Only a number is expected: how many lines in the data below contain the word "iliac".

----

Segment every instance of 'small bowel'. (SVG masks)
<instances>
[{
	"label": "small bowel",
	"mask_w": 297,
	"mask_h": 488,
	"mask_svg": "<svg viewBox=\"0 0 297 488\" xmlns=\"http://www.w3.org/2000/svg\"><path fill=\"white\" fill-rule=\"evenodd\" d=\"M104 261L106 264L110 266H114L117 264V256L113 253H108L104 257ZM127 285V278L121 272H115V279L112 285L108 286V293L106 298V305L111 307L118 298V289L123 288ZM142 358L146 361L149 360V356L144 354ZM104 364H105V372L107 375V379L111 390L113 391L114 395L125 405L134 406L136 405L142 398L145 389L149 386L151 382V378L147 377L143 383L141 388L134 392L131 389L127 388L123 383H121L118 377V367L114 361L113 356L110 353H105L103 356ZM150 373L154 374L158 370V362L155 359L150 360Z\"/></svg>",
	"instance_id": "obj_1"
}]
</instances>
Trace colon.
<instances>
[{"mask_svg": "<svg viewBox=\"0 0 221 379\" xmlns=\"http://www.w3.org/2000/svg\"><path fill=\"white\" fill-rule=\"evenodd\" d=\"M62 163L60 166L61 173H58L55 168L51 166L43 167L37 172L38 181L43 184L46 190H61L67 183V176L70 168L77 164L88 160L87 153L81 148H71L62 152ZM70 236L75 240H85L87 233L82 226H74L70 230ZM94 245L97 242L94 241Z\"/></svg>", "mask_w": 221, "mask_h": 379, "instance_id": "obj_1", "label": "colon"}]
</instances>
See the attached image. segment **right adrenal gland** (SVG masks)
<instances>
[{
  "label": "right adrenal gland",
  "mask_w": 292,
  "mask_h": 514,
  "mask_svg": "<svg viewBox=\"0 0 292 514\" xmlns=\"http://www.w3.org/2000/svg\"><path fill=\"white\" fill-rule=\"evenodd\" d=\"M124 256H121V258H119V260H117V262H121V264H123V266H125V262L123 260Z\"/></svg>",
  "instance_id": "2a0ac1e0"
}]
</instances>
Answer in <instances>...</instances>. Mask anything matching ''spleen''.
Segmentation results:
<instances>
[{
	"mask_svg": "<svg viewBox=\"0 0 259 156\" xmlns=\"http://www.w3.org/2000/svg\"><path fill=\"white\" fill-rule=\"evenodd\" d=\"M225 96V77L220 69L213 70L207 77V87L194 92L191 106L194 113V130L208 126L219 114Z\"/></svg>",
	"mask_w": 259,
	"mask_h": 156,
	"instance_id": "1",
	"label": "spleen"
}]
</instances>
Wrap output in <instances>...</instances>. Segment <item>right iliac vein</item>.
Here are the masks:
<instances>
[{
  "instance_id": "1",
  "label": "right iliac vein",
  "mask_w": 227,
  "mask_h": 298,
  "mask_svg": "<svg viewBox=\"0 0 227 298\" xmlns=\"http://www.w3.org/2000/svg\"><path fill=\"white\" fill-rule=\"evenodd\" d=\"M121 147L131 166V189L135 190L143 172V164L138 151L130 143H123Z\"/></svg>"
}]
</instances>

----

§ Task output
2